Scottish wildcat species likely to survive

Scottish Wildcat (Photo: Old Rollei)

Two new reports from Scottish Natural Heritage have yielded positive evidence that the Scottish wildcat is surviving as a distinct species.

Scottish wildcat is one of our most endangered mammals and is at greatest risk from hybridisation with feral cats. The two reports investigated the genetic characteristics of species identity and the geographical distribution of Scottish wildcats in our countryside.

The species report confirms that Scottish wildcats can be distinguished from feral cats by coat markings. The results will be welcomed by land managers and conservationists alike. Doubt was cast over the identity of Scottish wildcat during a court case in 1990 and work has been progressing since to verify its uniqueness

The reports will help to deliver effective conservation action and the management necessary to sustain the species. In particular, clear guidance on how to identify the species will help to target control of feral cats in areas where they pose most risk to survival of the wildcat.

The second report published today is the results of a Scottish wildcat survey between 2006 and 2008. This concluded that wildcats appear to be stable in their historic locations in the north and east of Scotland with localised populations persisting around Ardnamurchan and Morvern. However, their fate elsewhere is less clear.

Welcoming the reports, Environment Minister Roseanna Cunningham stressed: “It is our duty to do all in our power to identify and protect the Scottish wildcat whose fate remains uncertain for so many reasons.

“Both of these reports play an important role in conserving one of Scotland most charismatic species for the future.”

The Scottish wildcat has been identified as a priority species for conservation action under the Species Action Framework (SAF) launched in 2007 by Ministers.
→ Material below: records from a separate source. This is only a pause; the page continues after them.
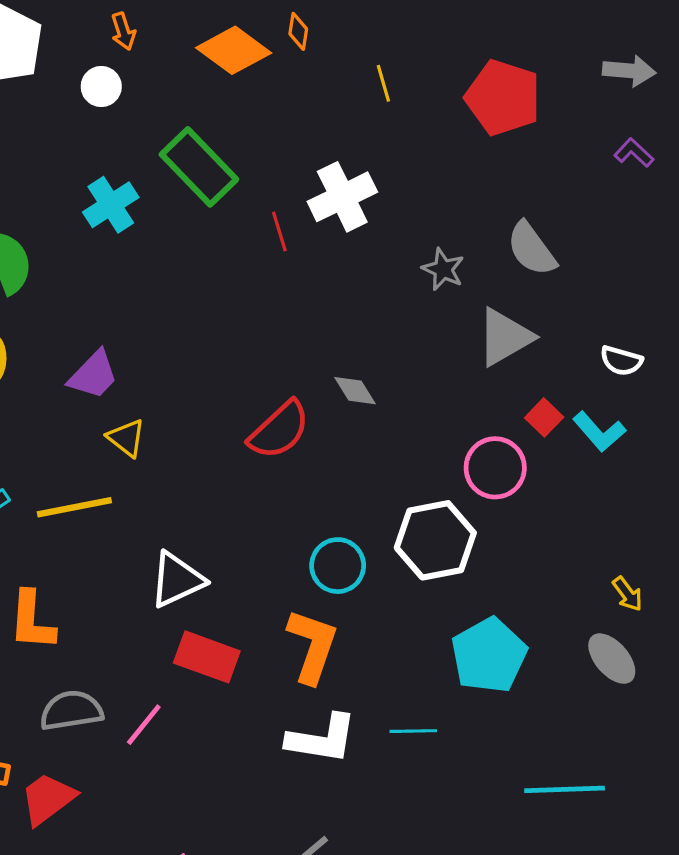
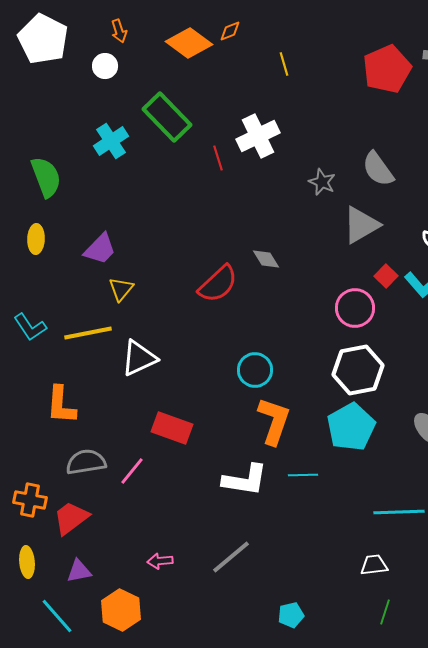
orange diamond: (298, 31) -> (230, 31), turned 60
red pentagon: (503, 98) -> (387, 69), moved, turned 30
yellow triangle: (126, 438) -> (121, 289), turned 32
white hexagon: (435, 540) -> (358, 370), moved
white triangle: (177, 580) -> (139, 358), moved
orange L-shape: (312, 646) -> (274, 421), moved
The SAF sets out a strategic approach to species management in Scotland with 32 species identified as the focus of new management action for five years from 2007. SNH has already committed SAF funding to create Scotland’s first Wildcat Project Officer based in the Cairngorms National Park.

Susan Davies, SNH director of policy and advice, said: “The Scottish Government has identified the survival of the Scottish wildcat as a distinct species and one of our most challenging species conservation objectives under the Species Action Framework. “The evidence base in these two SNH reports will help inform the key decisions we need to take on the most appropriate and potentially successful conservation action for the wildcat’s future as a species.

“The survey results also confirmed the importance of land managers and keepers in understanding its distribution. Comparing the recent survey with work conducted in 1983-87 it is clear that feedback from people working in remote areas is key to gaining a full understanding of its range.”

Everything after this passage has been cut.